First off, no exist another point $X$ on $AE$ such that $\angle ABX=\angle ACX$, it this because the isogonal conjugate of $X$ lies on perpendicular bisector of $BC$, so the locus of $X$ is a circumconic of $\triangle ABC$, so no exist three points ($A,E,X$) collinear on this conic.
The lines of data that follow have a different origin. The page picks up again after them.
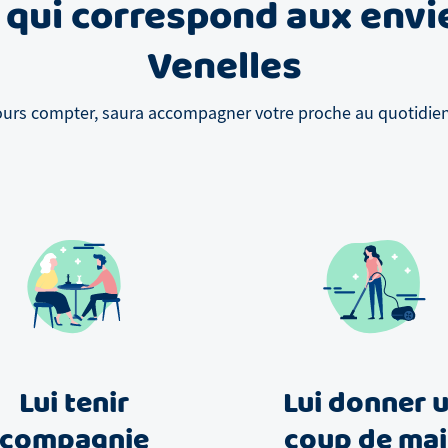
 qui correspond aux envi
Venelles
ours compter, saura accompagner votre proche au quotidien, 
Lui tenir
Lui donner 
compagnie
coup de ma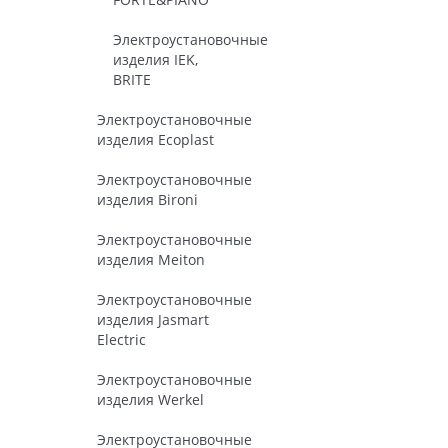
Электроустановочные
изделия IEK,
BRITE
Электроустановочные
изделия Ecoplast
Электроустановочные
изделия Bironi
Электроустановочные
изделия Meiton
Электроустановочные
изделия Jasmart
Electric
Электроустановочные
изделия Werkel
Электроустановочные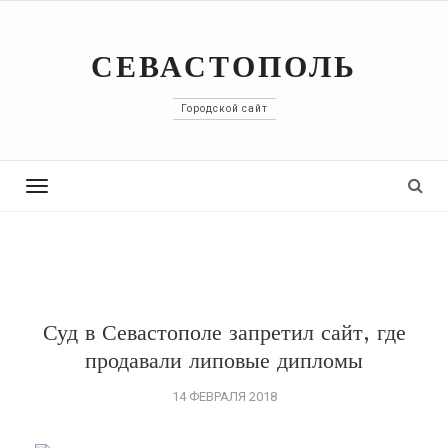
СЕВАСТОПОЛЬ
Городской сайт
Toggle
navigation
Суд в Севастополе запретил сайт, где
продавали липовые дипломы
14 ФЕВРАЛЯ 2018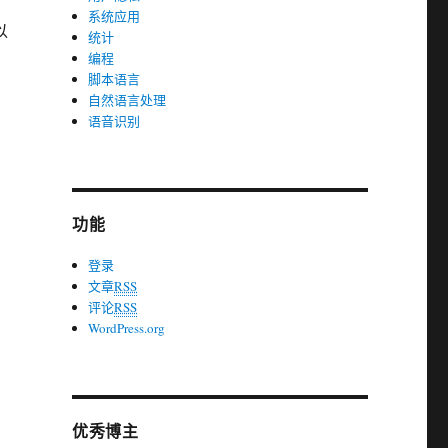
系统应用
以
统计
编程
脚本语言
自然语言处理
语音识别
功能
登录
文章
RSS
评论
RSS
WordPress.org
优秀博主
Let $H$ be the orthocenter of $\triangle$, and $C_1 \equiv HC \cap AB, B_1 \equiv BH \cap AC$ Let $O_1$ be the symmetric of the circumcenter of $\triangle ABC$ on $BC$, So $AO_1$ is the Euler Line of $\triangle BHC \Rightarrow E \in AO_1$ $F = \odot (BO_1C) \cap AO_1, (F \not= O_1) \Rightarrow \angle BFO_1=\angle O_1FC=90^{\circ}-\alpha$ If $\odot (AFB)$ cut again $AC$ at $B_2 \Rightarrow \angle BB_2B_1=90^{\circ}-\alpha$ Analogously $\odot (AFC)$ cut again $AB$ at $C_2 \Rightarrow \angle CC_2C_1=90^{\circ}-\alpha \Rightarrow BB_2C_2C$ is cyclical, By radical axis on $\odot (ABF), \odot (ACF)$ and $\odot (BB_2C_2C)$ we get $K \equiv AE \cap BB_2 \cap CC_2$ is $K$ lies on segment $AE$ then $K \equiv P$ as desired.

See Easy Geometry or angles PBA and PCA are equal

I came up with an amazing solution Solution: Let $Q$ be isogonal conjugate point of $P$ wrt $\triangle ABC$, since $\angle ABP=\angle ACP=x$ then we have $\angle QBC=\angle QCB=x$ or $Q$ is on perpendicular bisector of $BC$ (1) On the other hand, $AP,AQ$ are isogonal conjugate rays emitted from $A$, we arrive at $AQ$ is passing through the center of $(OBC)$, in another words, $Q$ is the center of $(OBC)$ (see (1)) Of course, it 's apparent to see that, with the implement of angle-chasing, we can easily arrive at $\angle QBC=\angle QCB=90-2\angle BAC$ or $x=90-2\alpha$, as desired!